The place was trashed.
Holes marred the walls and the floors, the door had been kicked in, the paint was chipping, and the worn, stained carpet needed replacing.
Still, for a Spokane couple struggling with homelessness, addiction and multiple medical issues, it’s an oasis.
A team of volunteers spent Saturday sanding, spackling, drilling and hammering to repair the run-down duplex for Kathryn Lewis and Tim Boit.
“We’re just trying to get everything cleaned up,” said Stan Campbell, a coordinator with the nonprofit Project HOPE. “At least make it livable.”
Lewis and Boit were homeless just weeks ago. They have slept out in the cold, under bridges, in parks and in homeless shelters.
“We had to keep on the move,” Boit said. “It was a nightmare.”
Their journey to get off the streets and back on their feet began at First Covenant Church.

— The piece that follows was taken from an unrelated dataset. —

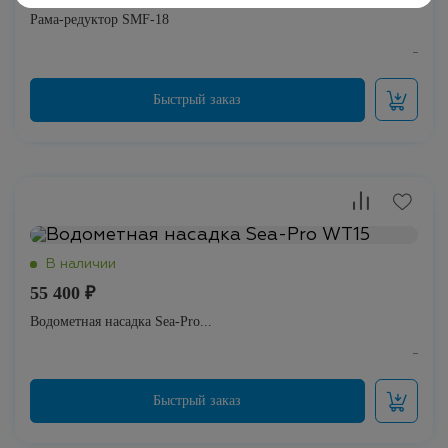
Рама-редуктор SMF-18
55 400 ₽
Водометная насадка Sea-Pro...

Two church members, who have asked to remain anonymous, had an empty rental property, so they asked Pastor Rob Bryceson if he knew anyone trustworthy who could use it.
Lewis and Boit were the first people who came to his mind.
Lewis is battling ovarian cancer and suffers from debilitating epileptic seizures, which have been striking with increasing frequency.
Boit is undergoing treatment for a back injury he sustained when he fell through a railing and down some stairs a year and a half ago.
He has not been able to work since the accident and needs a medical release from his doctor before he can look for a job, he said.
Boit, a recovering drug addict, first became homeless after he went through a divorce. Over the past five years, he rented on and off but spent much of his time on the streets.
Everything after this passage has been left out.